Males averaged 5 ft 5 in (164 cm) and females 5 ft 1 in (155 cm) tall. Males averaged 143 lbs (65 kg) and females 119 lbs (54 kg) in weight.
During the winter of colder climates the number of plant foods Neanderthals could eat would have dropped significantly, forcing Neanderthals to exploit other food options like meat more heavily. There is evidence that Neanderthals were specialized seasonal hunters, eating animals whichever animalswere available at the time (i.e. reindeer in the winter and red deer in the summer). Sharp wooden spears and large numbers of big game animal remains hunted and butchered by Neanderthals have been found. There is also evidence from Gibraltar that when they lived in coastal areas, they exploited marine resources such as mollusks, seals, dolphins and fish. Chemical analyses of Neanderthal bones also tell scientists the average Neanderthal’s diet consisted of a lot of meat. Scientists have also found plaque on the remains of molar teeth containing starch grains—concrete evidence that Neandertals ate plants.
The Mousterian stone tool industry of Neanderthals is characterized by sophisticated flake tools that were detached from a prepared stone core.

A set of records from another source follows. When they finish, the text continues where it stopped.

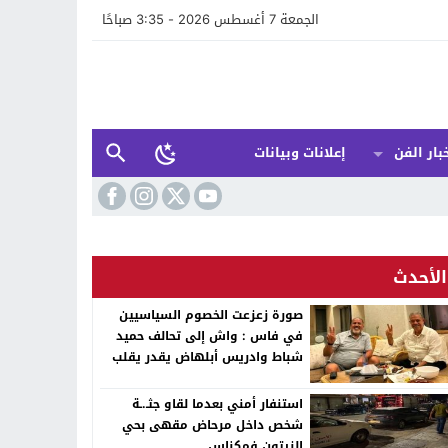
الجمعة 7 أغسطس 2026 - 3:35 صباحًا
بار الفن
إعلانات وبيانات
الأحدث
صورة زعزعت الخصوم السياسيين
في فاس : واش إلى تحالف حميد
شباط وادريس أبلهاض يقدر يقلب
الطابلة السياسية ففاس ؟
استنفار أمني بعدما لقاو جثـ.ـة
شخص داخل مرحاض مقهى بحي
الزيتون فمكناس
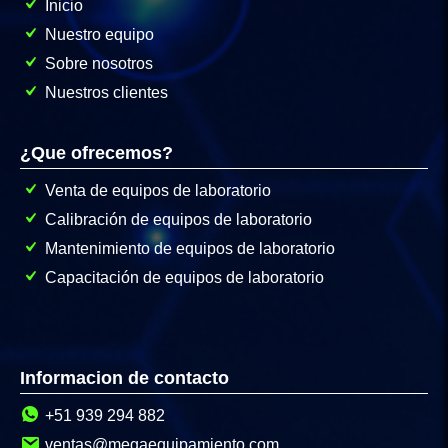
Inicio
Nuestro equipo
Sobre nosotros
Nuestros clientes
¿Que ofrecemos?
Venta de equipos de laboratorio
Calibración de equipos de laboratorio
Mantenimiento de equipos de laboratorio
Capacitación de equipos de laboratorio
Informacion de contacto
+51 939 294 882
ventas@megaequipamiento.com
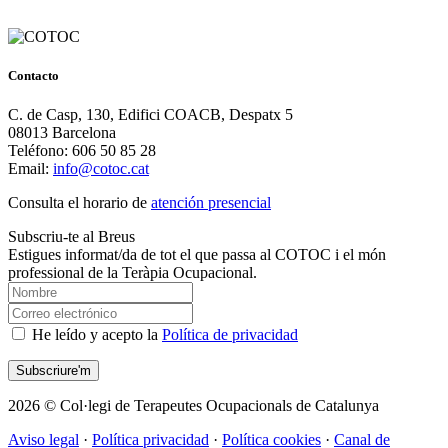
Contacto
C. de Casp, 130, Edifici COACB, Despatx 5
08013 Barcelona
Teléfono: 606 50 85 28
Email:
info@cotoc.cat
Consulta el horario de
atención presencial
Subscriu-te al Breus
Estigues informat/da de tot el que passa al COTOC i el món
professional de la Teràpia Ocupacional.
He leído y acepto la
Política de privacidad
2026 © Col·legi de Terapeutes Ocupacionals de Catalunya
Aviso legal
·
Política privacidad
·
Política cookies
·
Canal de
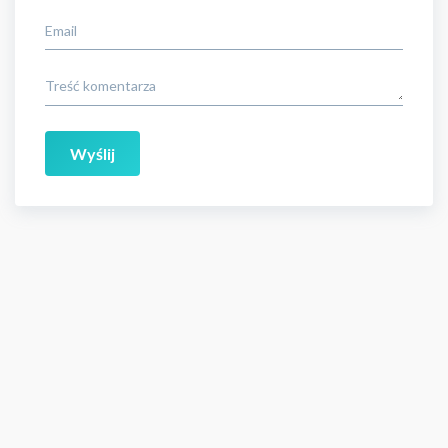
Email
Treść komentarza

This innovative technique allowed flakes of predetermined shape to be removed and fashioned into tools from a single suitable stone. This technology differs from earlier ‘core tool’ traditions, such as the Acheulean tradition of Homo erectus. Acheulean tools worked from a suitable stone that was chipped down to tool form by the removal of flakes off the surface.
Neanderthals used tools for activities like hunting and sewing. Left-right arm asymmetry indicates that they hunted with thrusting (rather than throwing) spears that allowed them to kill large animals from a safe distance. Neanderthal bones have a high frequency of fractures, which (along with their distribution) are similar to injuries among professional rodeo riders who regularly interact with large, dangerous animals. Scientists have also recovered scrapers and awls (larger stone or bone versions of the sewing needle that modern humans use today) associated with animal bones at Neanderthal sites. A Neanderthal would probably have used a scraper to first clean the animal hide, and then used an awl to poke holes in it, and finally use strips of animal tissue to lace together a loose-fitting garment. Neanderthals were the first early humans to wear clothing, but it is only with modern humans that scientists find evidence of the manufacture and use of bone sewing needles to sew together tighter fitting clothing.

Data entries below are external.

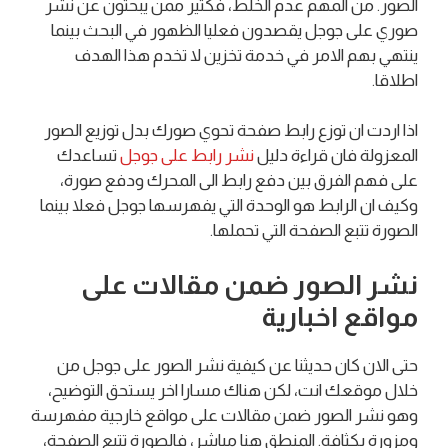
الصور. من المهم عدم الخلط، فكثير ممن يبحثون عن نشر
صوري على جوجل يقصدون فعليا الظهور في البحث بينما
ينتهي بهم الامر في خدمة تخزين لا تخدم هذا الهدف
اطلاقا.
اذا اردت ان توزع رابط صفحة تحوي صورك بدل توزيع الصور
المعزولة فان قراءة دليل
نشر رابط على جوجل
تساعدك
على فهم الفرق بين دفع رابط الى المحرك ودفع صورة،
وكيف ان الرابط هو الوحدة التي يفهرسها جوجل فعلا بينما
الصورة تتبع الصفحة التي تحملها.
نشر الصور ضمن مقالات على
مواقع اخبارية
حتى الان كان حديثنا عن كيفية نشر الصور على جوجل من
خلال موقعك انت، لكن هناك مسارا اخر يستحق التوضيح،
وهو نشر الصور ضمن مقالات على مواقع خارجية مفهرسة
ومزورة بكثافة. المنطق هنا مباشر، فالصورة تتبع الصفحة،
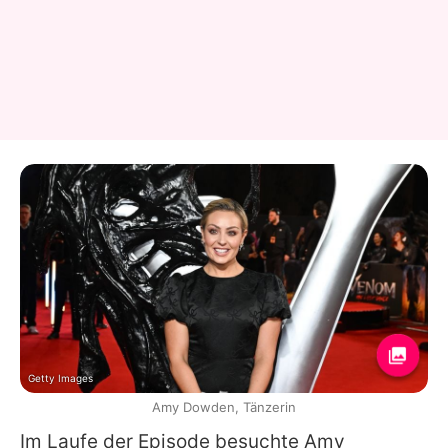
Getty Images
Amy Dowden, Tänzerin
Im Laufe der Episode besuchte Amy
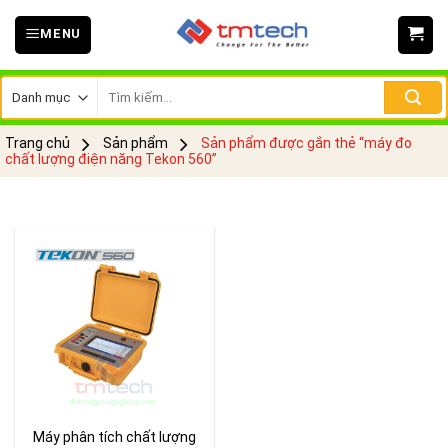
Skip
MENU
to
content
Tìm
kiếm:
Trang chủ
Sản phẩm
Sản phẩm được gắn thẻ “máy đo
chất lượng điện năng Tekon 560”
Máy phân tích chất lượng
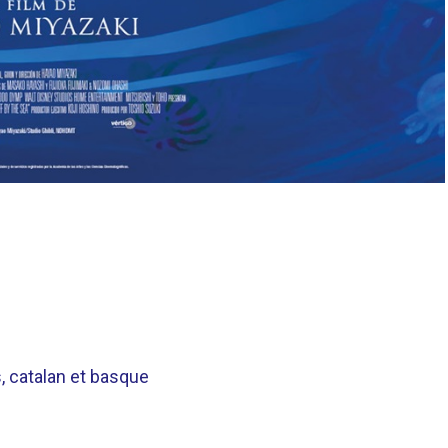
s, catalan et basque
.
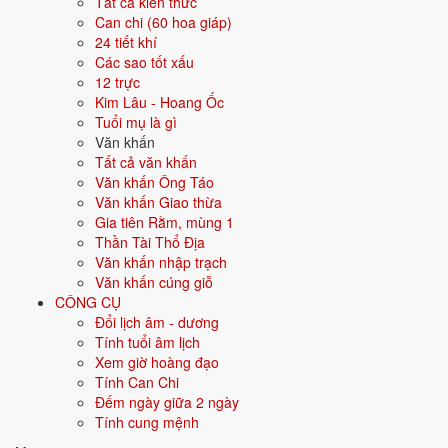
Tất cả kiến thức
Màu hợp
Trắng
Bạc
Xám
Vàng nhạt
Can chi (60 hoa giáp)
24 tiết khí
Hướng hợp
Tây, Tây Bắc
Các sao tốt xấu
12 trực
Hành tương sinh
Thổ (Thổ sinh Kim); Thủy (Kim sinh Thủy)
Kim Lâu - Hoang Ốc
Tuổi mụ là gì
Hành tương khắc
Hỏa (Hỏa khắc Kim); Mộc (Kim khắc Mộc)
Văn khấn
Tất cả văn khấn
Tuổi năm 2026
56 tuổi mụ / 55 tuổi dương - Trung niên
Văn khấn Ông Táo
Văn khấn Giao thừa
Gia tiên Rằm, mùng 1
Ý nghĩa nạp âm Thoa Xuyến Kim
Thần Tài Thổ Địa
Văn khấn nhập trạch
Người sinh năm
1971
mang nạp âm
Thoa Xuyến Kim
- biểu tượng
Văn khấn cúng giỗ
cho
Vàng trang sức
. Đây là một trong các nạp âm thuộc hành
Kim
CÔNG CỤ
trong vòng 60 hoa giáp.
Đổi lịch âm - dương
Tượng trưng cho kim loại, sự cứng cáp, sắc bén, kỷ luật. Người mệnh
Tính tuổi âm lịch
Kim có ý chí, quyết đoán.
Xem giờ hoàng đạo
Tính Can Chi
Tìm hiểu chi tiết nạp âm Thoa Xuyến Kim: màu hợp, hướng tốt, năm
Đếm ngày giữa 2 ngày
sinh, tương sinh tương khắc →
Tính cung mệnh
Quan hệ Can × Chi (Kim sinh Thủy):
Can Kim sinh Chi Thủy - nội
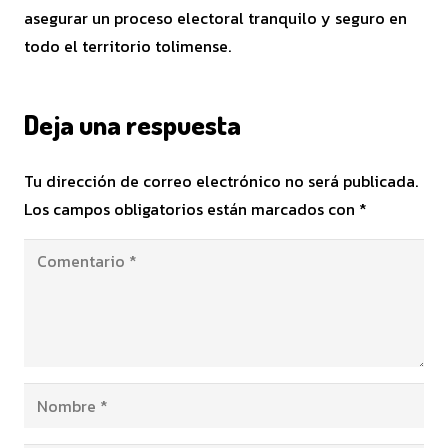
asegurar un proceso electoral tranquilo y seguro en
todo el territorio tolimense.
Deja una respuesta
Tu dirección de correo electrónico no será publicada.
Los campos obligatorios están marcados con
*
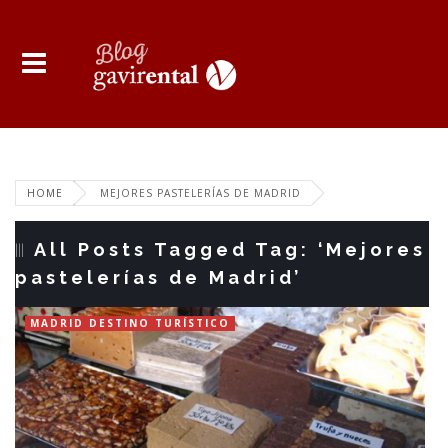
HOME
MEJORES PASTELERÍAS DE MADRID
All Posts Tagged Tag: ‘Mejores
pastelerías de Madrid’
MADRID DESTINO TURÍSTICO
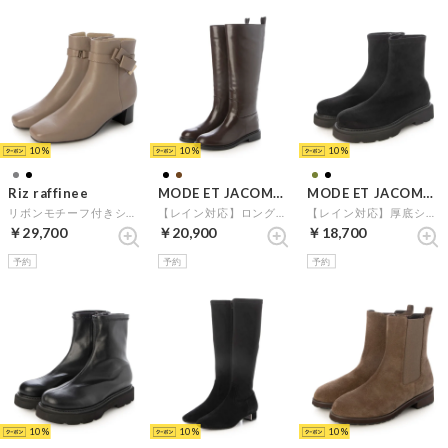
10
10
10
Riz raffinee
MODE ET JACOMO carino
MODE ET JACOMO carino
リボンモチーフ付きショートブーツ （オーク）
【レイン対応】ロングブーツ （ダークブラウン）
【レイン対応】厚底ショートブーツ （ブラックスエード）
￥29,700
￥20,900
￥18,700
予約
予約
予約
10
10
10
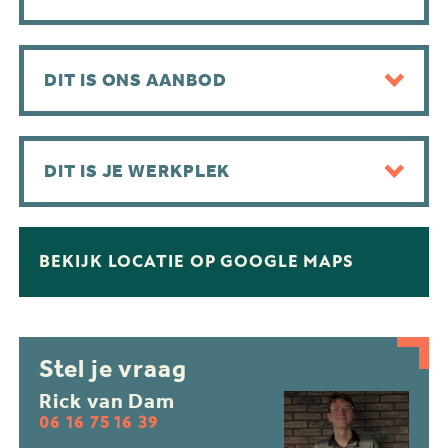
DIT IS ONS AANBOD
DIT IS JE WERKPLEK
BEKIJK LOCATIE OP GOOGLE MAPS
Stel je vraag
Rick van Dam
06 16 75 16 39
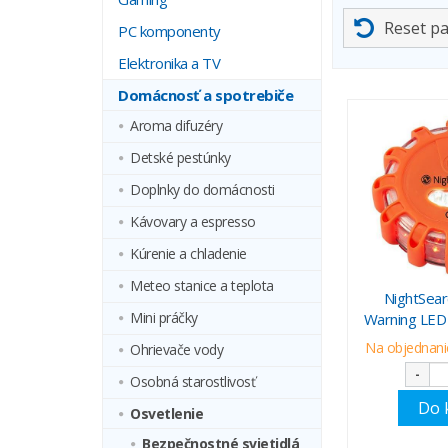
Reset p
PC komponenty
Elektronika a TV
Domácnosť a spotrebiče
Aroma difuzéry
Detské pestúnky
Doplnky do domácnosti
Kávovary a espresso
Kúrenie a chladenie
Meteo stanice a teplota
NightSear
Mini práčky
Warning LED
Na objednanie
Ohrievače vody
-
Osobná starostlivosť
Do 
Osvetlenie
Bezpečnostné svietidlá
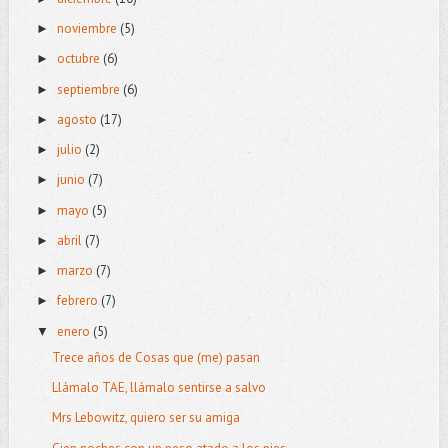
noviembre
(5)
►
octubre
(6)
►
septiembre
(6)
►
agosto
(17)
►
julio
(2)
►
junio
(7)
►
mayo
(5)
►
abril
(7)
►
marzo
(7)
►
febrero
(7)
►
enero
(5)
▼
Trece años de Cosas que (me) pasan
Llámalo TAE, llámalo sentirse a salvo
Mrs Lebowitz, quiero ser su amiga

Neanderthals also controlled fire, lived in shelters, and occasionally made symbolic or ornamental objects. There is evidence that Neanderthals deliberately buried their dead and occasionally even marked their graves with offerings, such as flowers. No other primates, and no earlier human species, had ever practiced this sophisticated and symbolic behavior. This may be one of the reasons that the Neanderthal fossil record is so rich compared to some earlier human species; being buried greatly increases the chance of becoming a fossil!